— На дискуссию о нравственных устремлениях новой России? — вежливо осведомился Бидон.
— Ага, — подтвердил Сырцов и за грудки поставил его на ноги. Ярость, отвращение, лихорадочная усталость после прошедших суток требовали хотя бы маленькой разрядки. Он в полную свою силу ударил Бидона правым крюком в челюсть. Бидон отлетел метра на три, но удачно — на отброшенные Сырцовым ящики — и там совсем притих. Сырцов подошел к нему, присел на корточки, ждал, когда бомж оклемается. Бидон открыл глаза минуты через полторы. На этот раз Сырцов попросил:
— Пойдем со мной, а?
— Никуда с тобой не пойду, — неожиданно твердо и внятно (Сырцов даже удивился: в челюсть-то врезал ему прилична) сказал из ящиков Бидон.

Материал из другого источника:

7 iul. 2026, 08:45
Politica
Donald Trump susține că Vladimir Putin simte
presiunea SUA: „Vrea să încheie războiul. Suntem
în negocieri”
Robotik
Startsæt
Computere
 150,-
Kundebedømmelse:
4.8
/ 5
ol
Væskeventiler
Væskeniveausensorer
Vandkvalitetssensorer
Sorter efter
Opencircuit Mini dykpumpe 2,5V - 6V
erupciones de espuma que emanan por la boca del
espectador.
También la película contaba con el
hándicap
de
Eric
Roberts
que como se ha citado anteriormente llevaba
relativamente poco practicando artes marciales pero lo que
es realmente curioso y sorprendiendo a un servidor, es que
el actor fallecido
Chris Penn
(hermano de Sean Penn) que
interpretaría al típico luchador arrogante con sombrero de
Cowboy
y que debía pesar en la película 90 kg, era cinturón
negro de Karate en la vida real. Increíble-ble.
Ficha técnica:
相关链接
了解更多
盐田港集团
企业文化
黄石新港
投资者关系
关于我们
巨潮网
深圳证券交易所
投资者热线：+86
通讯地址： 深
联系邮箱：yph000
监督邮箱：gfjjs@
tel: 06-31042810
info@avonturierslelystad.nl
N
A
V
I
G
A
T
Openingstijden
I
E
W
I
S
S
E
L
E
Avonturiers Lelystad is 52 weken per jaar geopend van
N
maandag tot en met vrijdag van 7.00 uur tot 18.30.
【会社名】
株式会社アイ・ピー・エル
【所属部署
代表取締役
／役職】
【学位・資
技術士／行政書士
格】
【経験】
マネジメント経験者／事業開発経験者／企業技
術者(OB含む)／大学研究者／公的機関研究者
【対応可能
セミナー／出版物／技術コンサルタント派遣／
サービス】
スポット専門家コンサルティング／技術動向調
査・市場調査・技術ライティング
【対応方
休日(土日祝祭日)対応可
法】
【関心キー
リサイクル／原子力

— Ненужные осложнения для тебя и для меня, — постарался разъяснить ему ситуацию Сырцов. — Тебе придется терпеть весьма болезненные побои, а мне, сильно уставшему после бессонной ночи, тащить бесчувственное тело до лаза и в машину втаскивать. Может, без лишних разговоров ты на своих двоих пойдешь?
Бидон выкарабкался из груды ящиков, встал, нежно потрогал свою потревоженную челюсть, злобно глянул на Сырцова и поинтересовался:
— А если я закричу?
— Кричи, — разрешил Сырцов и тут же спросил: — Ты — нервный?

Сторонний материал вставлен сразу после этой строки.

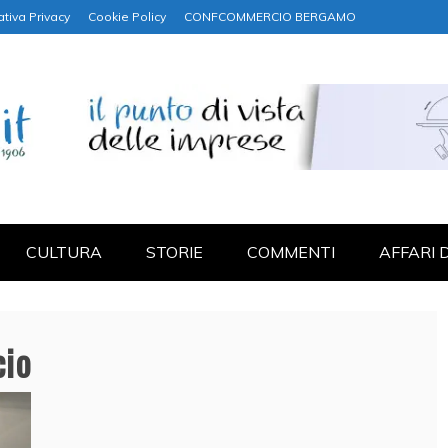
ativa Privacy
Cookie Policy
CONFCOMMERCIO BERGAMO
NANZA
CULTURA
STORIE
COMMENTI
AFFARI 
io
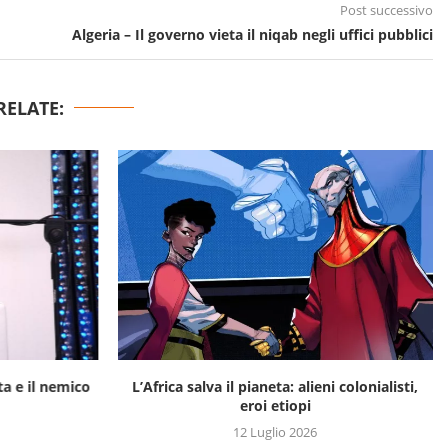
Post successivo
Algeria – Il governo vieta il niqab negli uffici pubblici
RELATE:
a e il nemico
L’Africa salva il pianeta: alieni colonialisti,
eroi etiopi
12 Luglio 2026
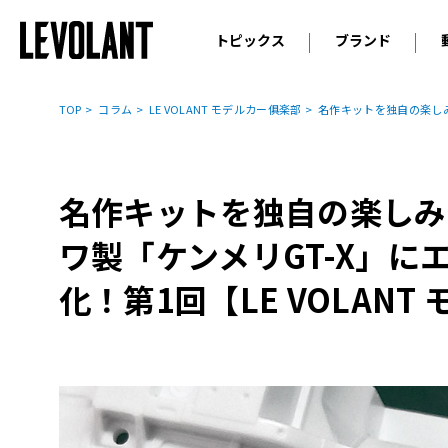
トピックス
ブランド
輸入車
アウデ
ニュース
TOP
コラム
LE VOLANT モデルカー俱楽部
名作キットを独自の楽しみ方
スクープ
メルセ
試乗
アルピ
コラム
名作キットを独自の楽しみ
プジョ
アルフ
ワ製「ケンメリGT-X」にエ
ランボ
化！第1回【LE VOLAN
ベント
ランド
MINI
ボルボ
ジープ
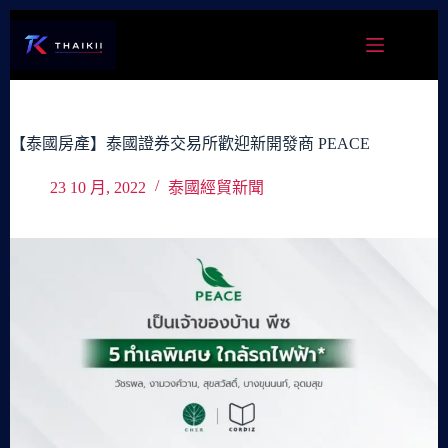
跳
至
主
要
內
容
【泰國房產】泰國證券交易所歡迎新開發商 PEACE
23 10 月, 2022
泰國經貿新聞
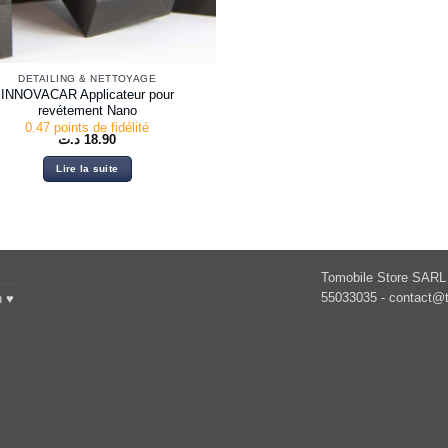
DETAILING & NETTOYAGE
INNOVACAR Applicateur pour
revétement Nano
0.47 points de fidélité
د.ت
18.90
Lire la suite
Tomobile Store SARL 
55033035 -
contact@t
h ♥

— Очень, — с гордостью ответил Бидон.
— Тогда я на тебя браслеты надену.
В казаряновской «Волге» закованный Бидон вел себя смирно и в спиридоновский дом позволил ввести себя, не сопротивляясь.
В гостиной все в том же составе сидели гости и хозяева многострадальной квартиры. При виде Бидона Смирнов ощерился-улыбнулся, как великий актер Смоктуновский, на все свои тридцать два пластмассовых зуба.

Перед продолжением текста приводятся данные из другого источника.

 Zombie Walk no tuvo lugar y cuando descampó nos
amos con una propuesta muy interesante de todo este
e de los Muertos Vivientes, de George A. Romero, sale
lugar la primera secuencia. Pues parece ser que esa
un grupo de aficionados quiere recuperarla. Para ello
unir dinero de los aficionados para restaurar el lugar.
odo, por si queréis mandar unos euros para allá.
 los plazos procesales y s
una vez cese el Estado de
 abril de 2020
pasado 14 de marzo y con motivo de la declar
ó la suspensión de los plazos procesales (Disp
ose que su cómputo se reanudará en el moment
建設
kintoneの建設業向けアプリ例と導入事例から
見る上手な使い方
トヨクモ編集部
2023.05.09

— Ишь ты какой! — ларково глядя на Бидона, оценил он его. Вгляделся в бомжа внимательней и в порядке предложения спросил: — А что, если мы его разденем и отмоем, Жора?
— Вшей бы в ванной не натряс, — вскинулся Спиридонов.
— Не натрясет, — успокоил Сырцов. — Я так думаю, что эти лохмотья вроде тех, что в спектакле «На дне».
— Понт и туфта, — повторил недавние сырцовские слова Смирнов. — Займись им, Жора. Сначала сделай снимок Алькиным «Полароидом», а потом раздень и отмой.
На кухне при свете утреннего солнца бомж охотно позировал. Сырцов сделал два его портрета — анфас и в профиль, а также увековечил Бидона в полный рост.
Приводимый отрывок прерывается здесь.